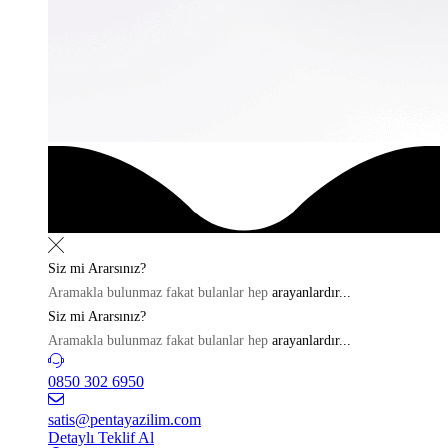
Siz mi
Ararsınız?
Aramakla bulunmaz fakat bulanlar hep
arayanlardır...
Siz mi
Ararsınız?
Aramakla bulunmaz fakat bulanlar hep
arayanlardır...
0850 302 6950
satis@pentayazilim.com
Detaylı Teklif Al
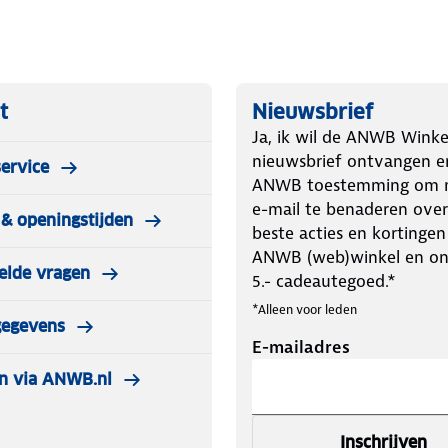
bijgeleverde USB-A connector
kken zonder stroomvoorziening.
dan eerst voor een Starter kit!
t
Nieuwsbrief
contact kan) + 2,4 meter aan lampjes.
Ja, ik wil de ANWB Winke
en lichtslinger met 20 lampjes.
nieuwsbrief ontvangen e
ervice
ANWB toestemming om m
e-mail te benaderen over
& openingstijden
haffen. Dit is dus een verlengstuk
beste acties en kortingen
tslinger tot maximaal 60 lampjes
ANWB (web)winkel en o
elde vragen
5.- cadeautegoed.*
*Alleen voor leden
gegevens
E-mailadres
n via ANWB.nl
Inschrijven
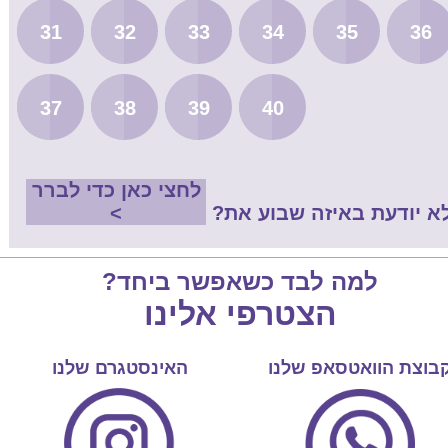
31
32
33
34
35
36
37
38
39
40
לחצי כאן כדי לברר
א יודעת באיזה שבוע את?
>
למה לבד כשאפשר ביחד?
הצטרפי אלינו
בוצת הוואטסאפ שלנו
האינסטגרם שלנו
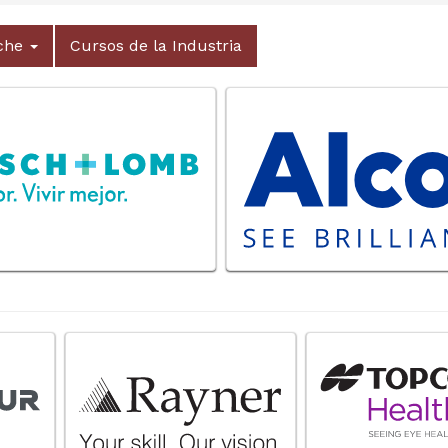
lche
Cursos de la Industria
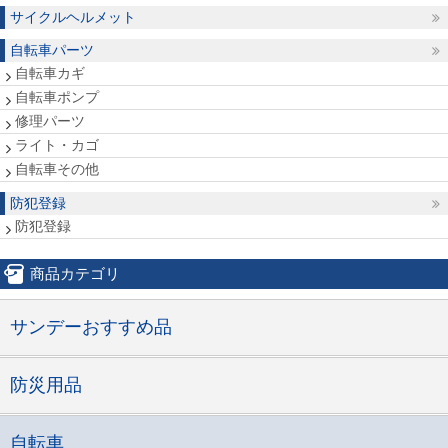
サイクルヘルメット
自転車パーツ
自転車カギ
自転車ポンプ
修理パーツ
ライト・カゴ
自転車その他
防犯登録
防犯登録
商品カテゴリ
サンデーおすすめ品
防災用品
自転車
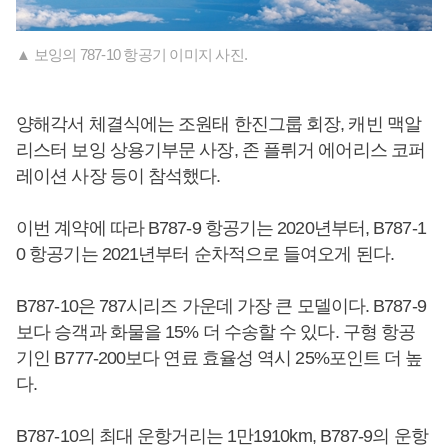
▲ 보잉의 787-10 항공기 이미지 사진.
양해각서 체결식에는 조원태 한진그룹 회장, 캐빈 맥알
리스터 보잉 상용기부문 사장, 존 플뤼거 에어리스 코퍼
레이션 사장 등이 참석했다.
이번 계약에 따라 B787-9 항공기는 2020년부터, B787-1
0 항공기는 2021년부터 순차적으로 들여오게 된다.
B787-10은 787시리즈 가운데 가장 큰 모델이다. B787-9
보다 승객과 화물을 15% 더 수송할 수 있다. 구형 항공
기인 B777-200보다 연료 효율성 역시 25%포인트 더 높
다.
B787-10의 최대 운항거리는 1만1910km, B787-9의 운항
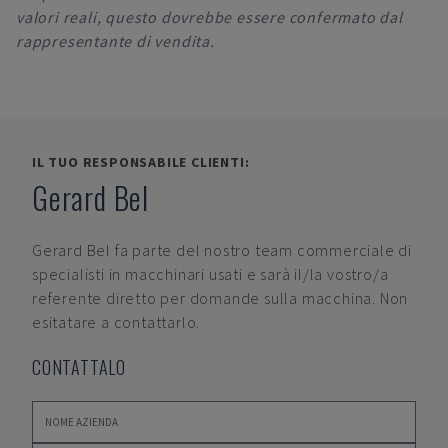
valori reali, questo dovrebbe essere confermato dal
rappresentante di vendita.
IL TUO RESPONSABILE CLIENTI:
Gerard Bel
Gerard Bel
fa parte del nostro team commerciale di
specialisti in macchinari usati e sarà il/la vostro/a
referente diretto per domande sulla macchina. Non
esitatare a contattarlo.
CONTATTALO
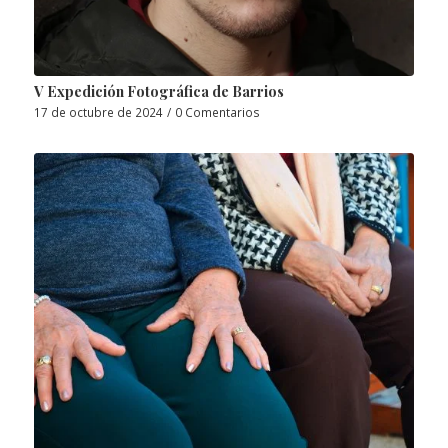
V Expedición Fotográfica de Barrios
17 de octubre de 2024
/
0 Comentarios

▶ **Requirement**
Please transcribe exactly the lines from the start of the records through the line containing "kken zonder stroomvoorziening.", leaving the pictures out.

▶ **Exercise solution**
Siz mi
Ararsınız?
Aramakla bulunmaz fakat bulanlar hep
arayanlardır...
Siz mi
Ararsınız?
Aramakla bulunmaz fakat bulanlar hep
arayanlardır...
0850 302 6950
satis@pentayazilim.com
Detaylı Teklif Al
bijgeleverde USB-A connector
kken zonder stroomvoorziening.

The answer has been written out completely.